The nature of the conflict in Darfur remained unchanged since the renewal of the Hybrid Operation’s mandate, the head of United Nations peacekeeping told the Security Council today.
Presenting the Secretary-General’s latest report on Sudan and South Sudan (document S/2016/510), Hervé Ladsous, Under-Secretary-General for Peacekeeping Operations, said that, as a result of a lack of progress towards a comprehensive political agreement, armed conflict, intercommunal violence and attacks against civilians had continued in the region.
“The sustainable resolution of intercommunal violence would require a comprehensive political agreement,” he said, stressing that it must recognize the rights of farmers and nomads, empower conflict prevention and resolution mechanisms and strengthen the capacity of the criminal justice system.
He emphasized that, while direct clashes between the Government and armed movement forces had subsided, the fighting with the Sudan Liberation Army/Abdul Wahid in Jebel Marra had continued. The recent reports showed that ground fighting and aerial bombardment had continued until 5 June, with casualties on both sides and among civilians.
As of today, 2.6 million people remained displaced across Darfur, he said, noting that the Office for the Coordination of Humanitarian Affairs had reported 80,000 verified displaced persons since the resumption of fighting in January. In addition, a total of 1.6 million civilians continued to reside in 60 camps in the region. Although some of those displaced had returned to their homes, many had chosen to remain in camps or urban areas.
With respect to relations with the Government of Sudan, he emphasized that the African Union-United Nations Hybrid Operation in Darfur (UNAMID) continued to face considerable challenges, including denial of access, freedom of movement, delays in visa issuance, and the clearance of military and police equipment. However, he said, following the last tripartite meeting in Khartoum, the Government had reiterated its commitment to resolve such issues. In addition, the African Union and United Nations had discussed the development of an exit strategy for the mission.
Given the current situation in Darfur, the strategic priorities of UNAMID and their corresponding benchmarks remained valid, he continued. Within that framework, it was essential that the mission focus on protecting the displaced population and addressing intercommunal violence more comprehensively.
He noted that current security conditions in Darfur were not conducive to a large-scale return of internally displaced persons. For its part, UNAMID would support the work of humanitarian partners and Sudan’s authorities, by providing protection to the displaced.
As part of the joint assessment, the African Union and United Nations had conducted a review of the effectiveness of the military and police components, he said. While it had recommended retaining the current strength, the mission needed to take necessary measures to enhance their overall flexibility.
The effect of UNAMID mandated activities in support of conflict resolution and protection would remain limited in the absence of progress towards a sustainable political solution, he stressed, calling upon all parties to continue efforts to achieve the much-needed secession of hostilities and ensure an inclusive national dialogue.

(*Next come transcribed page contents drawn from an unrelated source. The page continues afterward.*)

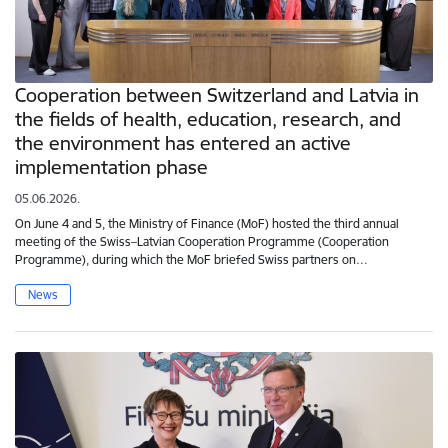
Cooperation between Switzerland and Latvia in
the fields of health, education, research, and
the environment has entered an active
implementation phase
05.06.2026.
On June 4 and 5, the Ministry of Finance (MoF) hosted the third annual
meeting of the Swiss–Latvian Cooperation Programme (Cooperation
Programme), during which the MoF briefed Swiss partners on…
News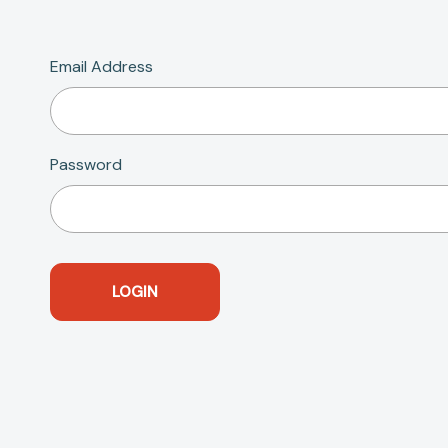
Email Address
Password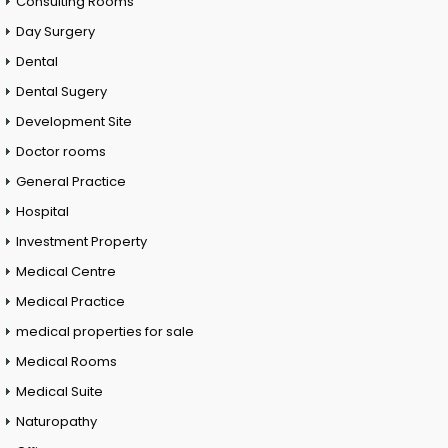
Consulting Rooms
Day Surgery
Dental
Dental Sugery
Development Site
Doctor rooms
General Practice
Hospital
Investment Property
Medical Centre
Medical Practice
medical properties for sale
Medical Rooms
Medical Suite
Naturopathy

Speaking after that briefing, Omer Dahab Fadl Mohamed (Sudan) said the reality on the ground was changing. From 12 to 22 May, the Joint Working Group of three parties, had visited Darfur’s five States and agreed on elements of recommendations for a gradual and phased exit strategy. Furthermore, 400,000 internally displaced persons had returned to their homes, and had been provided with basic services.
After almost a decade, UNAMID no longer existed in many parts of Darfur, he said, calling for the mission’s drawdown as it could be a start for a gradual exit and transfer of duties to the United Nations country team. For its part, the Government had attempted to reach a peace agreement, yet the opposition had refused to sign the African Union-proposed “road map”, which called for renewed negotiations with the Government on a cessation of hostilities.
The meeting began at 4:20 p.m. and ended at 4:50 p.m.